• [THE INPUT]:
=== Section Start ===

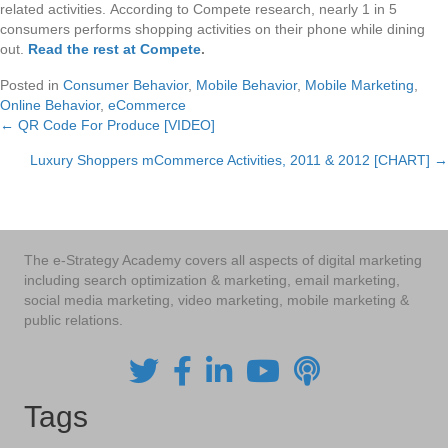
related activities. According to Compete research, nearly 1 in 5
consumers performs shopping activities on their phone while dining
out.
Read the rest at Compete
.
Posted in
Consumer Behavior
,
Mobile Behavior
,
Mobile Marketing
,
Online Behavior
,
eCommerce
← QR Code For Produce [VIDEO]
Posts
Luxury Shoppers mCommerce Activities, 2011 & 2012 [CHART] →
navigation
The e-Strategy Academy covers all aspects of digital marketing
including search optimization & marketing, email marketing,
social media marketing, video marketing, mobile marketing &
public relations.
Tags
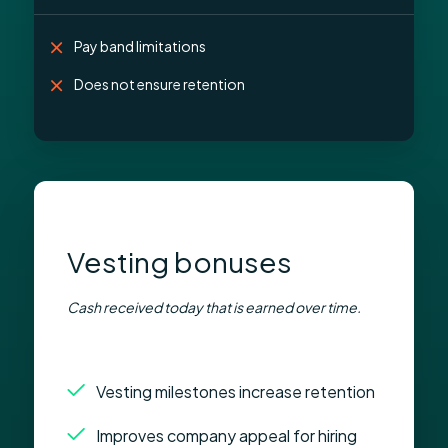
Pay band limitations
Does not ensure retention
Vesting bonuses
Cash received today that is earned over time.
Vesting milestones increase retention
Improves company appeal for hiring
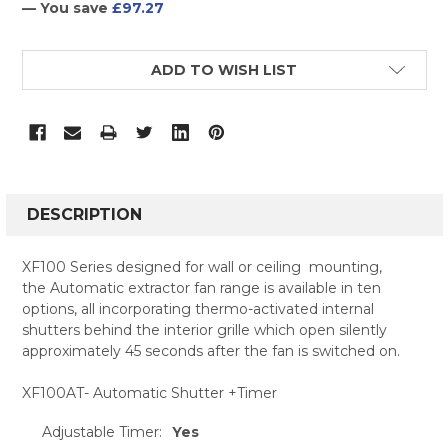
— You save
£97.27
CURRENT
ADD TO WISH LIST
STOCK:
FREQUENTLY
BOUGHT
DESCRIPTION
TOGETHER:
XF100 Series designed for wall or ceiling mounting,
the Automatic extractor fan range is available in ten
SELECT
options, all incorporating thermo-activated internal
ALL
shutters behind the interior grille which open silently
approximately 45 seconds after the fan is switched on.
ADD
SELECTED
TO CART
XF100AT- Automatic Shutter +Timer
Adjustable Timer:
Yes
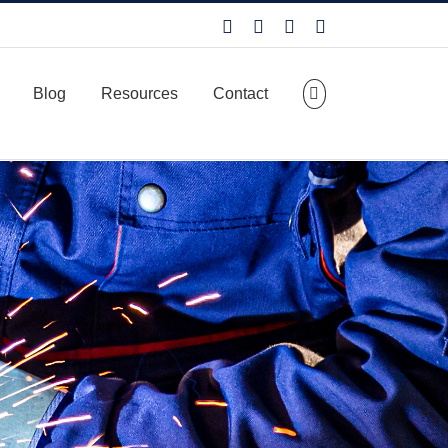
Facebook
LinkedIn
X
YouTube
Blog
Resources
Contact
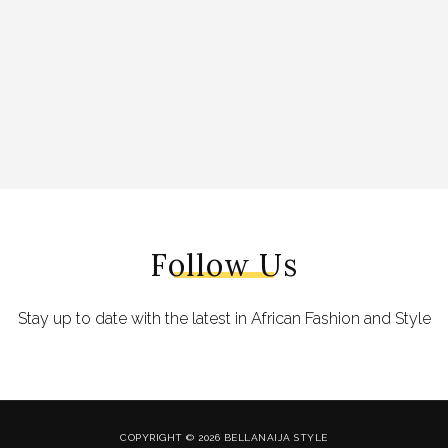
Follow Us
Stay up to date with the latest in African Fashion and Style
COPYRIGHT © 2026 BELLANAIJA STYLE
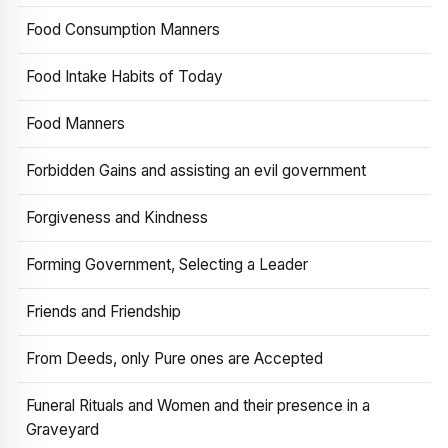
Food Consumption Manners
Food Intake Habits of Today
Food Manners
Forbidden Gains and assisting an evil government
Forgiveness and Kindness
Forming Government, Selecting a Leader
Friends and Friendship
From Deeds, only Pure ones are Accepted
Funeral Rituals and Women and their presence in a
Graveyard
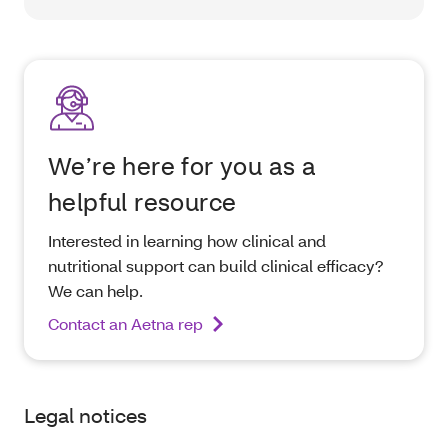
We’re here for you as a
helpful resource
Interested in learning how clinical and
nutritional support can build clinical efficacy?
We can help.
Contact an Aetna rep
Legal notices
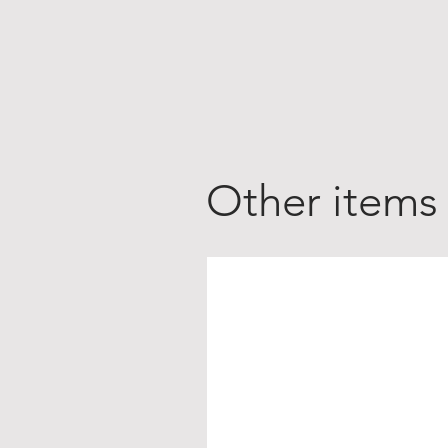
Other items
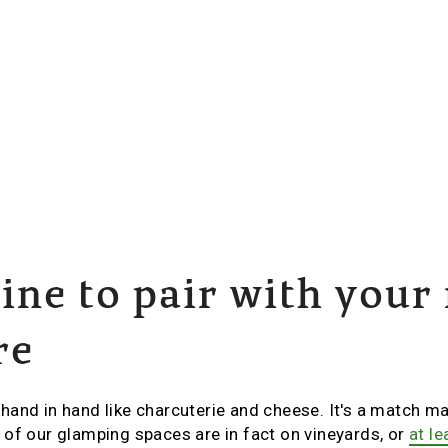
ne to pair with your
re
and in hand like charcuterie and cheese. It's a match mad
of our glamping spaces are in fact on vineyards, or
at l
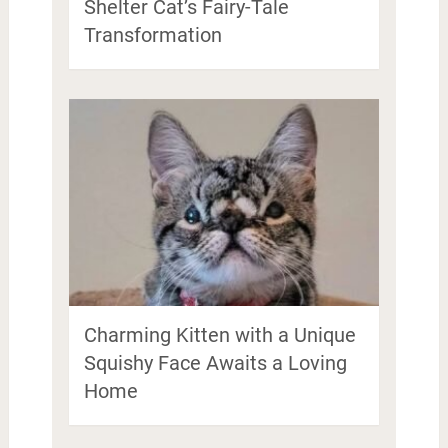
Shelter Cat’s Fairy-Tale
Transformation
Charming Kitten with a Unique
Squishy Face Awaits a Loving
Home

=== Section End ===

• [EXERCISE INSTRUCTIONS]:
Which lines above include "retention"? Show each of them by copying it.

• [WRITTEN REPLY]:
Does not ensure retention
Vesting milestones increase retention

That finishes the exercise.